God, Nature, and Anna Comstock

On the glorious splendor of your majesty, and on your wondrous works, I will meditate. Ps. 145:5

Nature, second to the incredible truths of Scripture, has an ability to point our hearts to worship in awe of God Our Maker. Nothing points to God as incredibly as what He has made. Whether it is the human body He has made in HIs image, or the roaring sea rolling over crabs scurrying across the beach, the more awe we hold for nature, the more likely our hearts will be sent into childish and heartfelt awe of our Creator.

For those of us who believe in God as the creator of all things, nature is part of our theology. It is crucial we not the creational work of God mindlessly.

I am a busy person and understand it is easy to not walk this earth slowly enough to even savor the sunrise. But, as this created universe is a direct key to adoring my Father more, I have been convicted time and time again of my haste to live in it and not truly see with awe the world I am living in. But am deeply committed that my children also develop a deep appreciation for God’s creation. Every science we study is a direct finger pointing to God, saying “Wow!”

Scientists have been on earth studying what God has made for thousands of years, and as time has passed, science has only shown us how mush more there is to learn! We don’t know the half of the expanse of the universe. We don’t understand the workings of time. We cannot wrap our minds around eternity. There are animals and fish we have yet to discover. We have not even broached past the thin crust of our own planet!

As I teach my children about God, His creation gives great ease in pointing their little hearts to be amazement and awe of Him.

I love the emphasis placed upon nature through the Charlotte Mason Method of education that we use for home-schooling our children. We begun our nature education by spending time enjoying nature. Charlotte Mason recommends children play outdoors a minimum of two hours a day, regardless of weather. Although, whether does matter a bit to me, I do encourage my children to get outdoors at every given opportunity and never discourage them from going out to play.

We didn’t begin studying nature by going on nature walks and identifying birds and plants. We began learning to love nature by rolling in the grass, climbing trees, building mud pies, watching birds and squirrels at our feeder, following an ant to her tribe, and catching butterflies in nets.

Once an enjoyment of nature was established, we moved on slowly to drawing, photographing, and coloring nature. Honestly, with an enjoyment for creation established, the more detailed attention into what was already enjoyed is a natural step. My children started a nature sketchbook before they could write. Each term we focus on studying one aspect of nature. We have studied birds, agriculture, insects, reptiles, and this term we are working on freshwater fish.

That is where Comstock’s book: Handbook of Nature comes in. Anna Comstock, has been our guide as we learn about this amazing world and the creatures God has made. She is a renowned anthropologist from Cornell University in Ithaca, NY. Her studies on nature are not only well versed, but she doesn’t wax too eloquent for children. Her notes on each animal or plant are brief, but specific.

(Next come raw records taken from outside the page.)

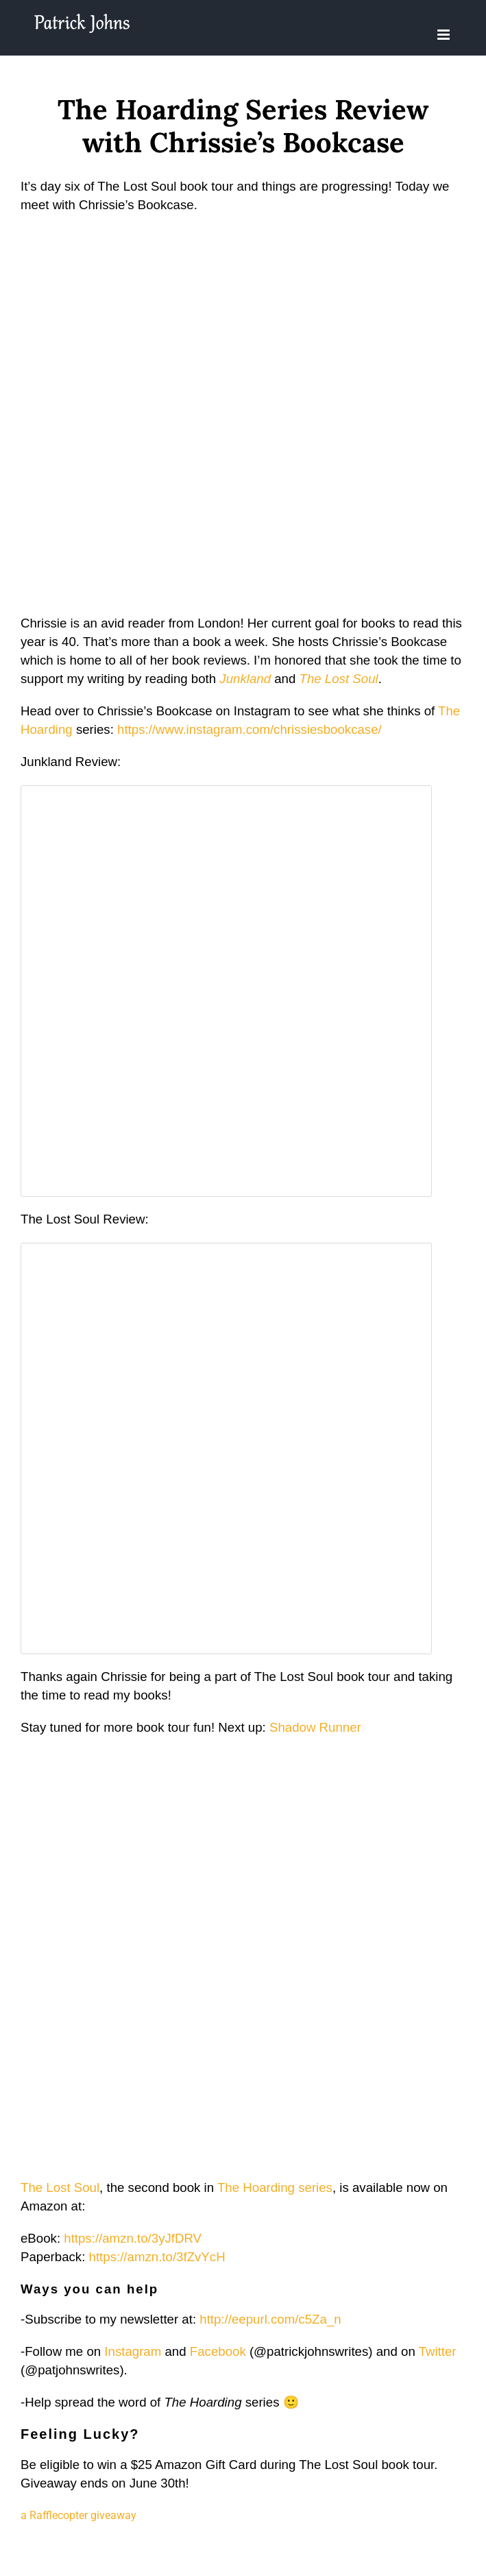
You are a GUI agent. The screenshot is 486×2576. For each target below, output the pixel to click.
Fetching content (226, 991)
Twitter (438, 2351)
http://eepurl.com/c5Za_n (270, 2319)
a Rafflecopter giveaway (78, 2515)
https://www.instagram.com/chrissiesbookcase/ (249, 729)
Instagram (132, 2351)
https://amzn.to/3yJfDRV (133, 2238)
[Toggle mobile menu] (444, 34)
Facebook (218, 2351)
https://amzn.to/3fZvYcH (157, 2257)
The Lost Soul (339, 678)
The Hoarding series (274, 2187)
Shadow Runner (315, 1727)
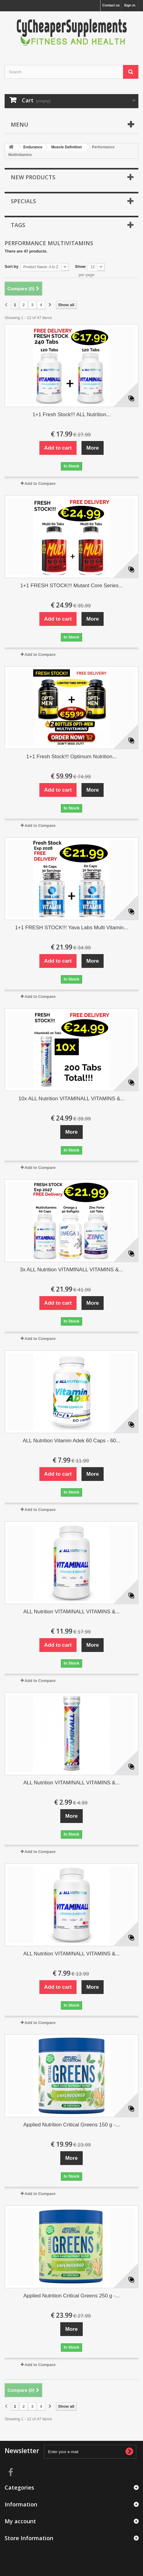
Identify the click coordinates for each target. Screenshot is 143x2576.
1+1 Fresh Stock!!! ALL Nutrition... (71, 414)
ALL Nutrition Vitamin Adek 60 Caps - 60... (72, 1441)
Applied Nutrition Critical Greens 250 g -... (71, 2296)
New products (33, 177)
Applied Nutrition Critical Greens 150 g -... (71, 2125)
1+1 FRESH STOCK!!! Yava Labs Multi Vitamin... (71, 927)
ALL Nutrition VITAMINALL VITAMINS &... (71, 1612)
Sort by (11, 266)
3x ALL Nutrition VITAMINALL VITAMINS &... (71, 1270)
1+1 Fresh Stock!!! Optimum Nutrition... (71, 756)
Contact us (111, 5)
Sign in (129, 5)
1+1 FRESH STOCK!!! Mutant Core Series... (71, 585)
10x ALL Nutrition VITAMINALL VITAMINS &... (71, 1099)
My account (20, 2521)
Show (80, 266)
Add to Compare (40, 483)
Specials (23, 201)
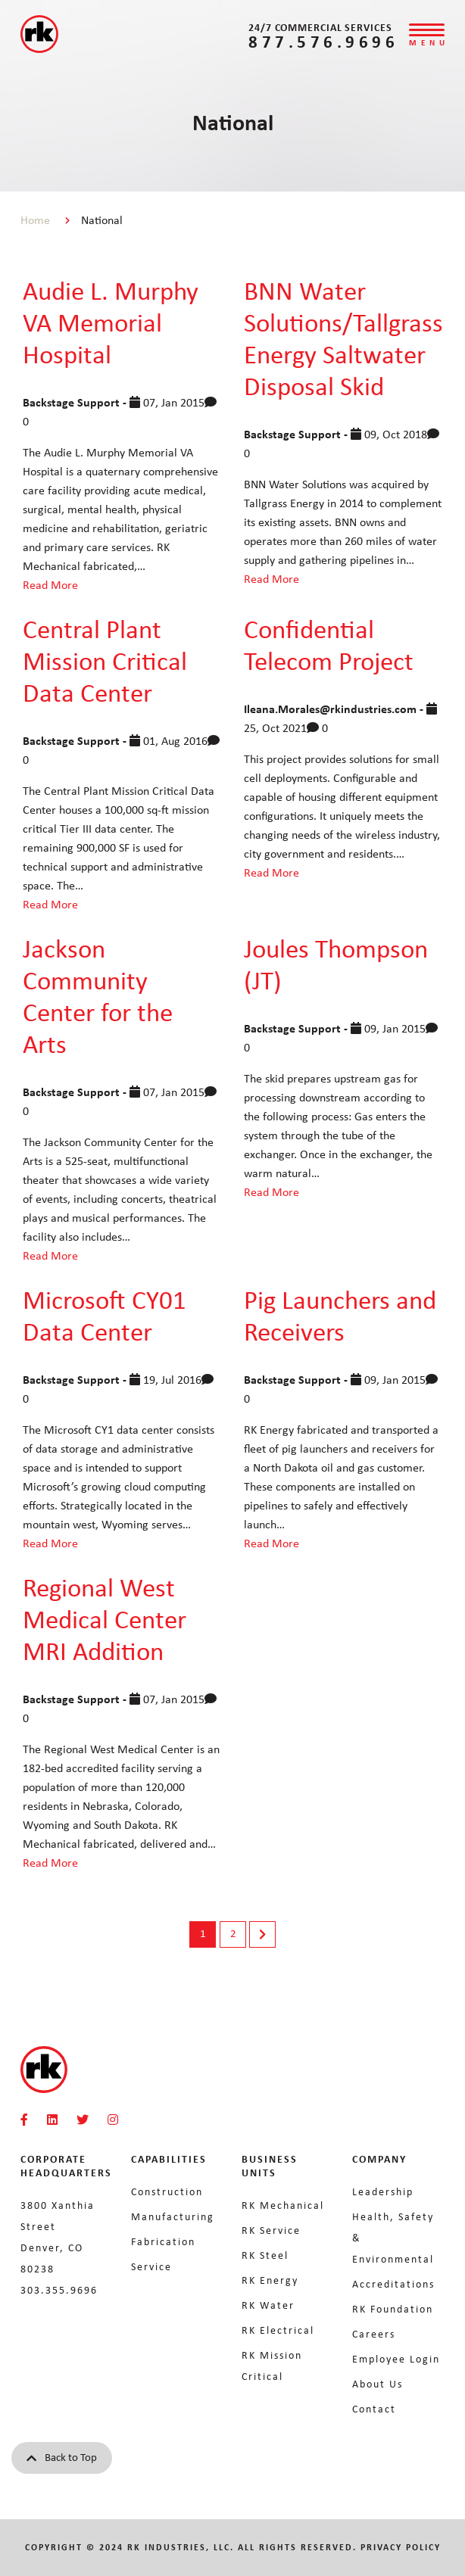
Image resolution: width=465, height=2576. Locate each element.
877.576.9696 (323, 41)
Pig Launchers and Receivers (340, 1315)
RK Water (268, 2305)
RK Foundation (392, 2309)
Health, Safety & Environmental (393, 2238)
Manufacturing (172, 2216)
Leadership (383, 2191)
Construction (167, 2191)
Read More (50, 585)
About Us (377, 2384)
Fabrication (163, 2241)
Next (262, 1934)
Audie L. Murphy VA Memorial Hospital (110, 322)
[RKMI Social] (24, 2120)
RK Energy (270, 2280)
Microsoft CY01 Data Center (104, 1315)
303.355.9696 (59, 2290)
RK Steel (265, 2255)
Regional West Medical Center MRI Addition (104, 1618)
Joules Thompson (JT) (336, 964)
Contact (374, 2409)
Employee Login (396, 2359)
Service (151, 2266)
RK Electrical (278, 2330)
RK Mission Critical (272, 2365)
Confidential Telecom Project (329, 644)
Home (35, 220)
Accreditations (393, 2284)
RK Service (271, 2230)
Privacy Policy (400, 2547)
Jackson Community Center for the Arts (98, 995)
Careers (373, 2334)
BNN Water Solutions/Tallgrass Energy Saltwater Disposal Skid (343, 338)
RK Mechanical (283, 2205)
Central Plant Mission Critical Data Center (105, 660)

I am not certain she is a Christian, but Anna Comstock makes note of God in her writing as many authors in the early days of our country did. So, I am confident my children are getting a perspective on nature that acknowledges God as the Creator.

I love the entertaining and easy reading through Comstock’s Handbook of the Study of Nature. We read about the brook trout a few weeks ago and in her notes on his eating habits she writes: “Woe to the unfortunate insect that falls upon the surface of the water in his vicinity…”

At the end of each nature lesson, Anna Comstock directs us in specific observations, questions and thoughts that give us room to see the created item through with eyes of detail and thought, giving us sketching or essay starts. My children have absorbed so much about nature from simply processing what they have learned through drawing or oral essays-eventually written essays.

As we continue out journey of the study of God’s creation, I am find my own heart falling into worship as we learn about this amazing world, the incredible design in this fallen universe, that I can easily echo with my children and the Psalmist:

When I look at your heavens, the work of your fingers,
    the moon and the stars, which you have set in place,
what is man that you are mindful of him,
    and the son of man that you care for him? Ps. 8:3-4

O Lord, how manifold are your works!